| Problem statement |
Transcribe exactly the line that contains "Tropf einer politisch" and every line below it in the listing, through the last, and no other lines.

| Source records |
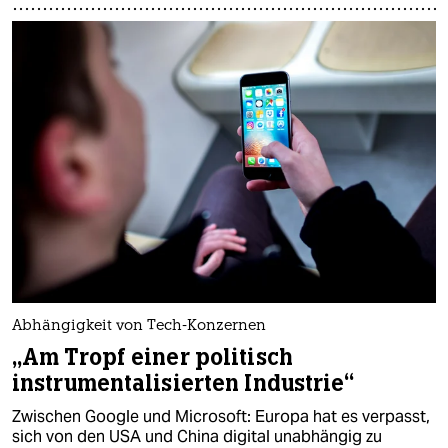
Abhängigkeit von Tech-Konzernen
„Am Tropf einer politisch
instrumentalisierten Industrie“
Zwischen Google und Microsoft: Europa hat es verpasst,
sich von den USA und China digital unabhängig zu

| Reply |
„Am Tropf einer politisch
instrumentalisierten Industrie“
Zwischen Google und Microsoft: Europa hat es verpasst,
sich von den USA und China digital unabhängig zu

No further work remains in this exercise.